This weekend we spent time at our secret hideaway with my entire family. The boys were in Heaven. On the rare occasion when they couldn't actually convince an adult to take them on a four wheeler ride they simply imagined they were riding the trails on their own as they sat atop the wheelers in the comfort of the shaded man cave. It was adorably boyish and I smile just thinking about it.
I love my family... My little one and my big one. I love talking with my parents and brother and sister. I love talking to uncles and aunts and I love the perspective that talking with different people brings. Ry and I got to take a post baby bed time walk and we laughed about how wild it is to see other couples' relationships and how they divvy life's responsibilities and balance parenting and communicate in their own style. It is interesting to me... Like a science project... A dash more humor there. A tad more empathy here. A healthy dose of sarcasm there... and you get significantly different products by way of relationships. And sleep deprivation? That brings on a whole new onslaught of experimentation... I'll get back to that in a moment.

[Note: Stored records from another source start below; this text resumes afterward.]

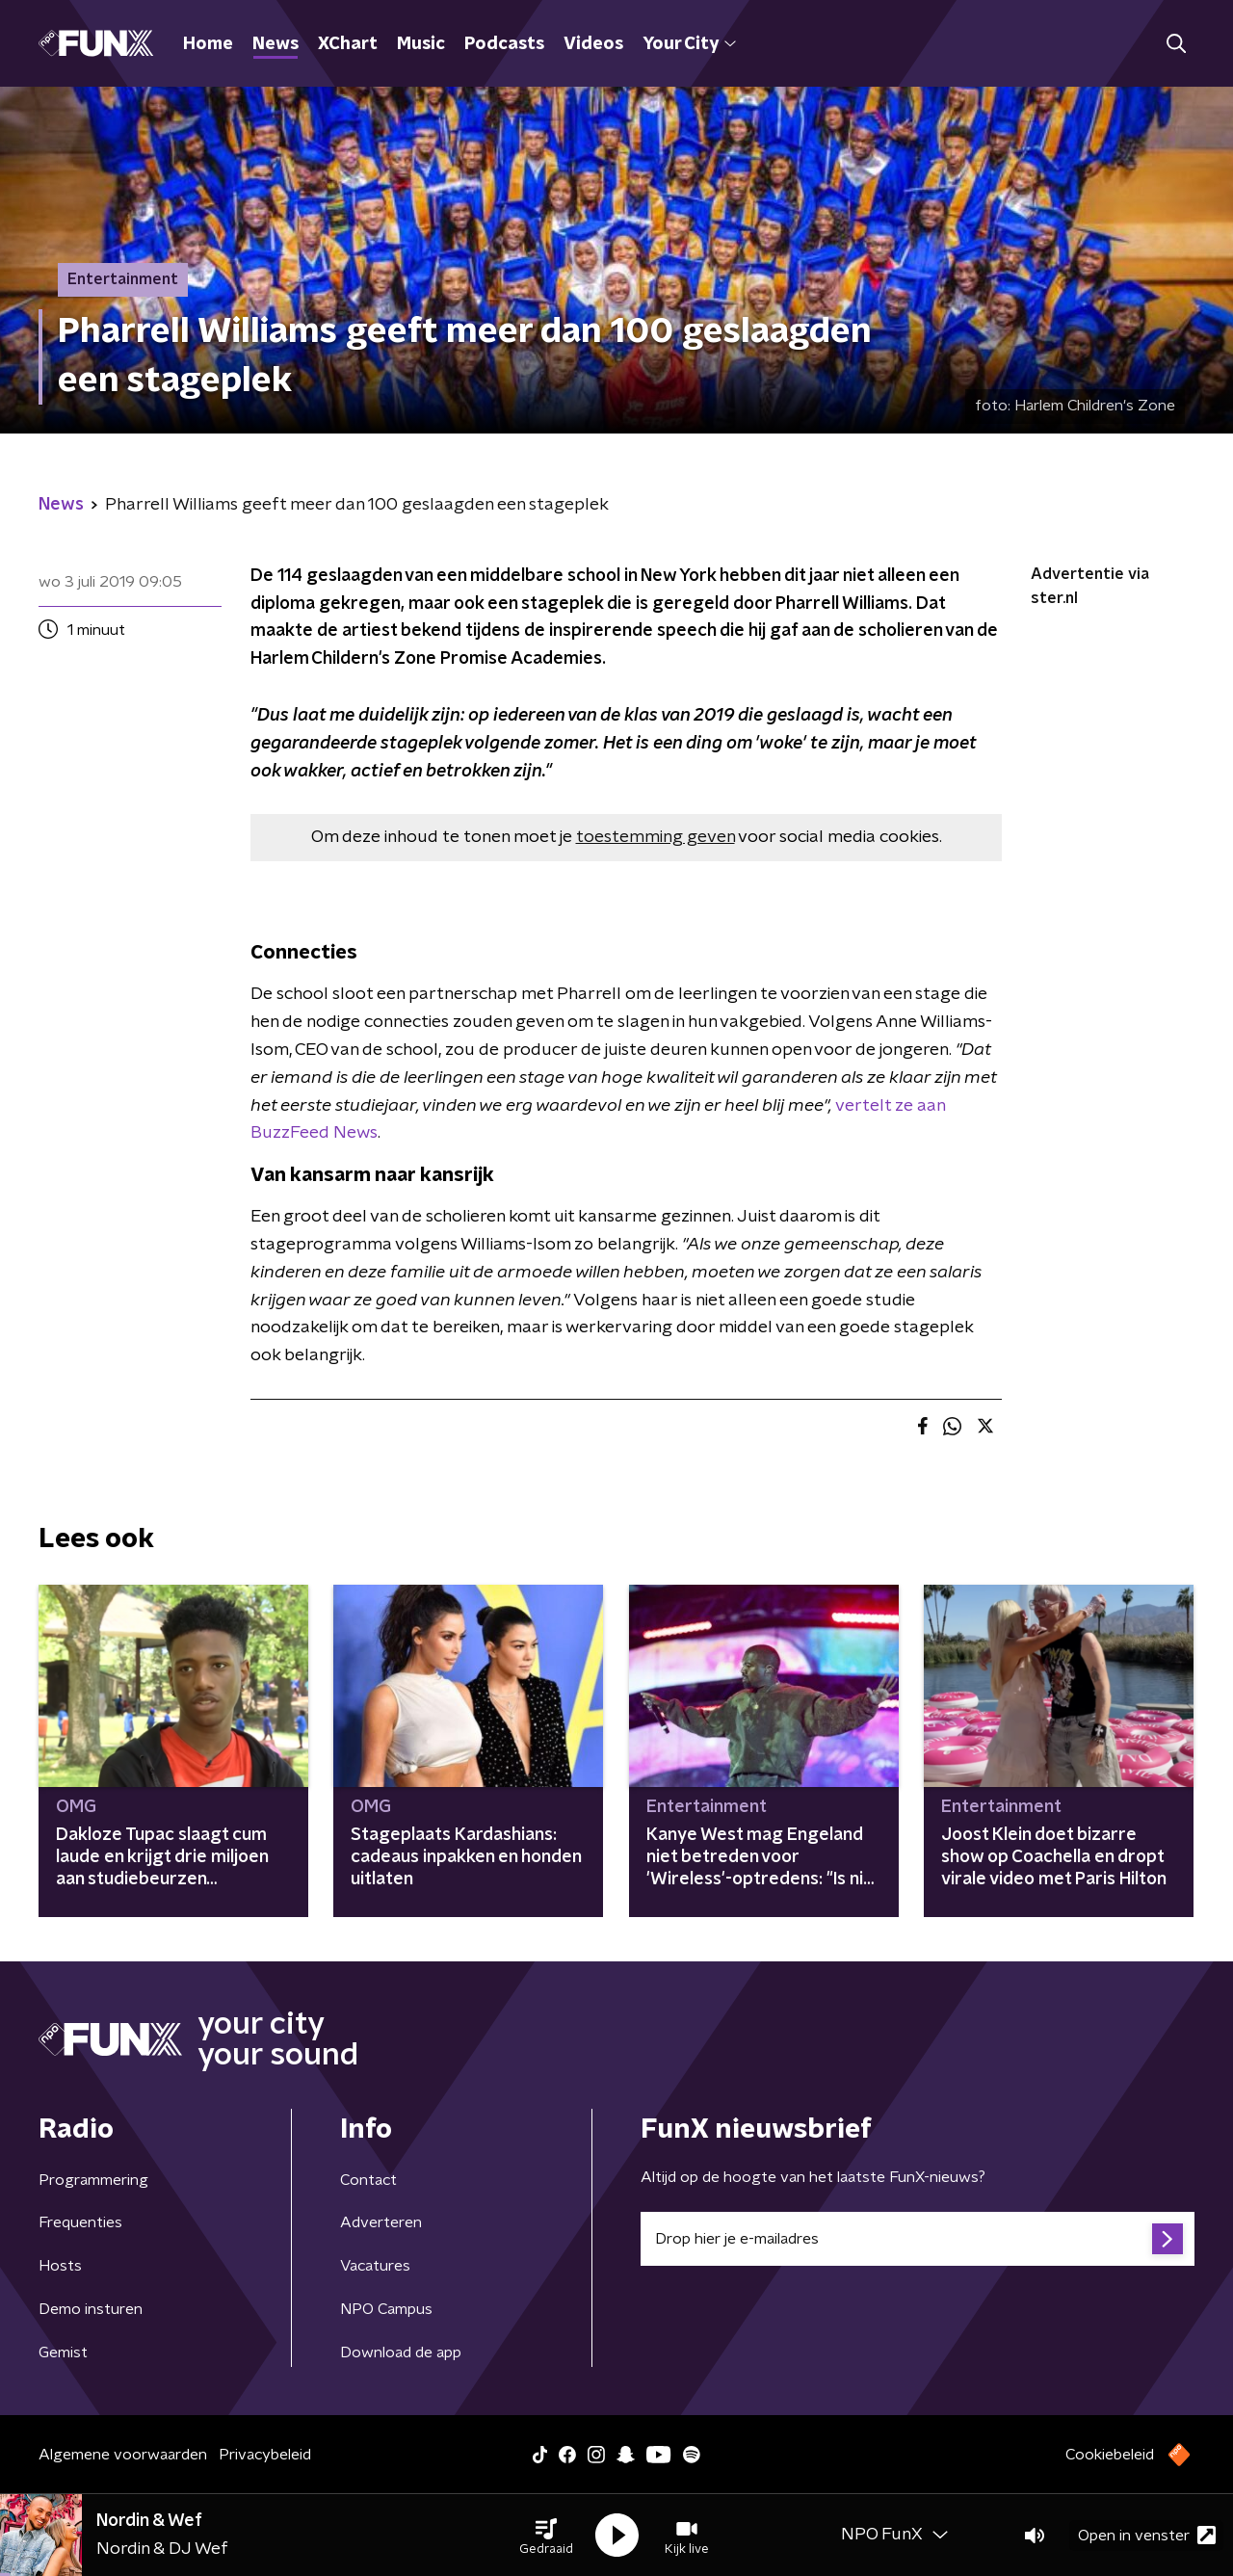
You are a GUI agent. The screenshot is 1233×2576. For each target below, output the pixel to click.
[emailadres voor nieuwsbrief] (917, 2239)
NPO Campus (386, 2309)
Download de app (400, 2352)
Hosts (60, 2266)
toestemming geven (655, 837)
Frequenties (80, 2222)
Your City (689, 44)
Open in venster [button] (1147, 2535)
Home (208, 44)
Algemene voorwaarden (123, 2454)
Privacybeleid (265, 2454)
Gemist (63, 2352)
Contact (368, 2180)
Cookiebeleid (1109, 2454)
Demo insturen (91, 2309)
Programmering (93, 2180)
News (275, 44)
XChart (348, 44)
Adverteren (381, 2222)
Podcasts (504, 44)
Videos (593, 44)
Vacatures (375, 2266)
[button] (546, 2535)
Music (421, 44)
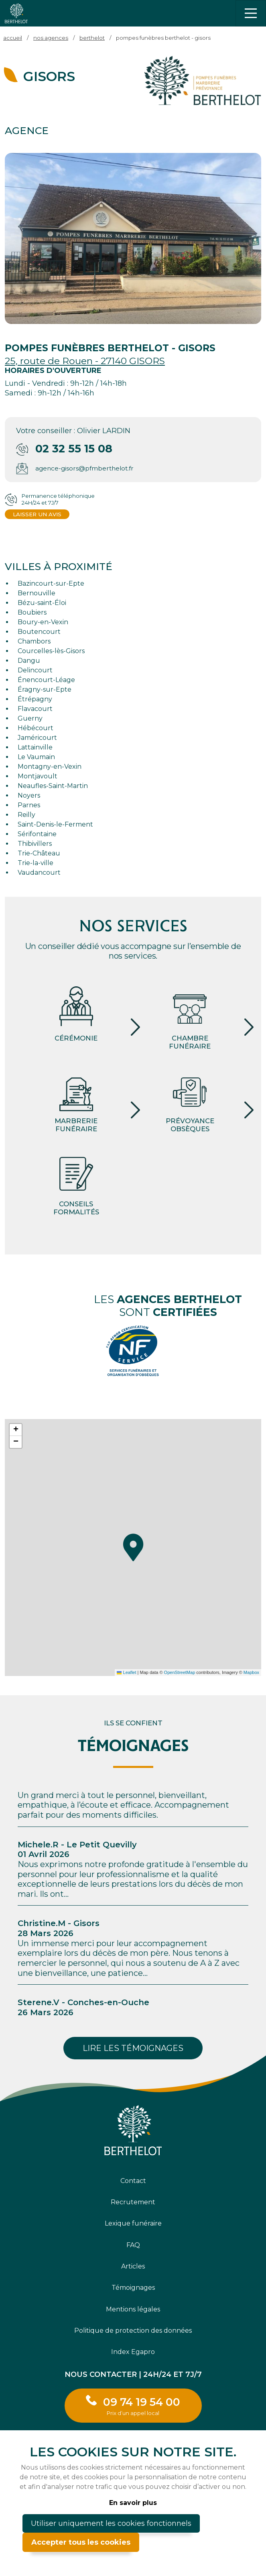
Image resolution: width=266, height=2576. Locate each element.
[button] (133, 1547)
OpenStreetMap (179, 1672)
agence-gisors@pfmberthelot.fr (84, 468)
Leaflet (126, 1672)
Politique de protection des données (133, 2330)
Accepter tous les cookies (80, 2542)
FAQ (133, 2245)
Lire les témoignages (133, 2048)
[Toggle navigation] (251, 13)
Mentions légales (133, 2309)
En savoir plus (133, 2503)
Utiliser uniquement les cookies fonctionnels (111, 2523)
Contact (133, 2181)
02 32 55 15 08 (73, 448)
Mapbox (251, 1672)
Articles (133, 2266)
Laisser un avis (37, 514)
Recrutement (133, 2202)
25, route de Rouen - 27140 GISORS (85, 361)
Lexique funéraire (133, 2223)
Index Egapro (133, 2352)
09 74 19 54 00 (141, 2405)
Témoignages (133, 2287)
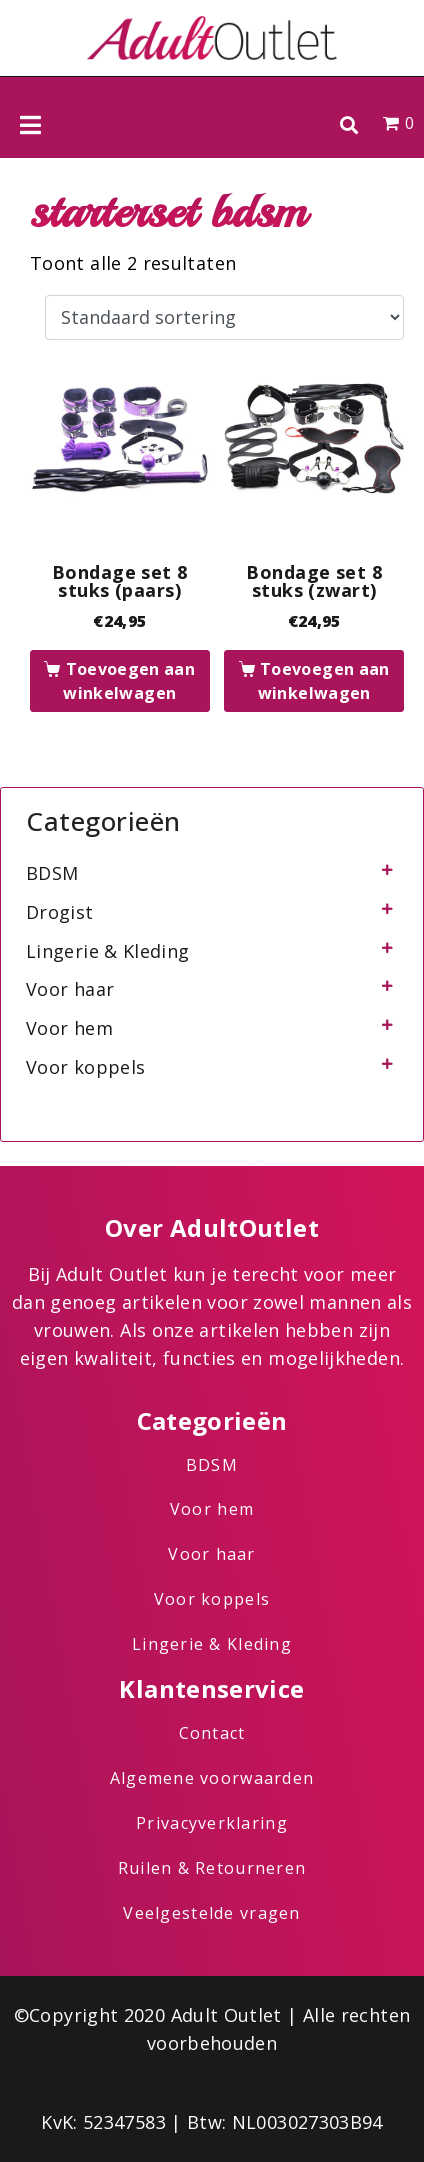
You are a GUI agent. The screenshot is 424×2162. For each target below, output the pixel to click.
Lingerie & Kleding (107, 951)
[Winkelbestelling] (224, 318)
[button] (348, 124)
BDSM (52, 873)
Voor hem (69, 1028)
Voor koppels (85, 1067)
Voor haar (70, 989)
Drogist (60, 912)
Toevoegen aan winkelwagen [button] (129, 681)
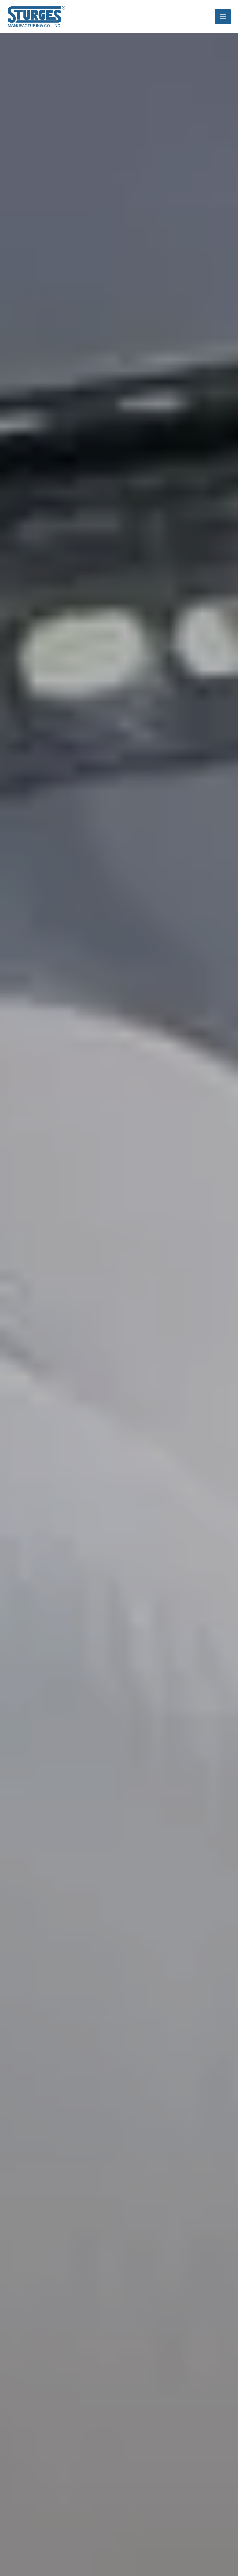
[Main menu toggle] (223, 14)
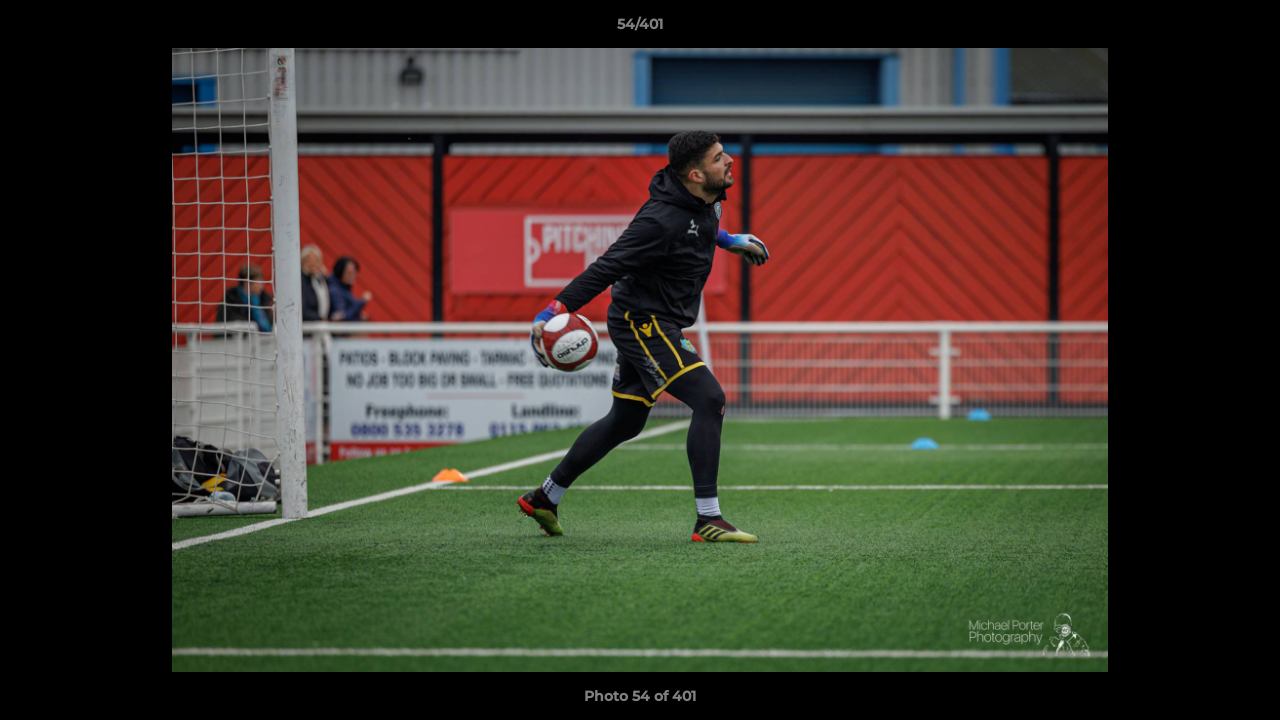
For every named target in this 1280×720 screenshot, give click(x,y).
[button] (1244, 29)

I think that is one of the most important facets of family. From the get go, a family teaches us about different personalities and skill sets other than our own, and we immediately learn to work with and love those family members despite our differences. And that is kind of a big deal... Learning that not everyone is like you but that they are awesome anyway. And that maybe just maybe you could learn a little about their awesomeness and end up multiplying your own. And you should know one of my favorite toddler phrases of the moment is "That's so awesome!". Anyway before I dive too deep into introspective-ville I shall share another favorite and possibly overused phrase around here... we are up to a lot of "I do it by Yosef" lately.
Everyone is insisting they can be fiercely independent and we vacuum and dig and spray and go potty and army crawl (yep bring on the gates, little Ace is mobile) and drag stools hither and thither to climb to the sprinkle stash or the kitchen aid. It is a bit of a mad dash from sun up to sun down and don't even get me started on my littles wild adventure to the neighborhood park on their own. It makes me frantic. I might be a helicopter mama til they're eighteen because I hate not knowing for a minute where they are. I don't have the gut for it. And in the meantime, I am giving away the Bumbo chair and the bouncer seat and telling myself not to tear up because it's time. My baby season came fast and furious and now, already, parts of it are coming to an end. It feels wild. Period.
I guess the theme of this little disorganized mush of thoughts is that I am learning and just like the littles... it is exhausting to process so much that is new. I am learning to see things from other peoples vantage points including little tiny ones. I am learning that my formulaic approach to the day is sometimes better tossed to the wind for a more spontaneous and exciting adventure. I am itching to try new things with my "few good men" but I'm nervous to let go. Trying to soak it all in and be present and plan for the future. You know... Your standard growing pains? The cure for all this thinking and analyzing? There are three... Take your pick. In no particular order...
1. A good laugh courtesy of Kaelster who during our weekend adventure stashed a Dr. Pepper in his bottom bunk bed and after being tucked in and thinking the coast was clear, he pierced it with his pearly whites for a late night tottie. Oddly enough, big boy could not/would not simmer down until nearly midnight. He has a virgin stomach to caffeine and it's effects. He was WiReD and after I shook my head in disbelief I had to laugh.
2. A sweet little unprovoked comment from Daximus who told me today in the hallway that I was vacuuming, just as he pulled the plug from the wall, "I wuv you aw the way". See those puddles? They are my melting heart. That boy is either sneaky or sweet and either way it is extreme. I reel over at the sweet little somethins he comes up with at the most perfect moments.
3. Bubble your troubles away. I did this last night with my little bath buddy, Ace. That rose petal soft skin, those pudgy pink cheeks, the way his eyes light up when he kicks and sends water splashing every which way. There is something incredibly soothing and peaceful about sharing some prime wind down time with one of your own. And to literally soak him in... Every little detail from new jagged-edged teeth to pudgy little fingers. Pure Heaven.
Hmmmm so how's that for a mid-week overview? Isn't this one of least evocative and completely random-dandom blogs I've written in a while? Sheesh. Good thing there are a few pictures to keep you from getting entirely drowsy. Someone needs to pour something sparkling and catch up on DVR and get the heck outta her head, eh? As the "Arnold once said, "I'll be back."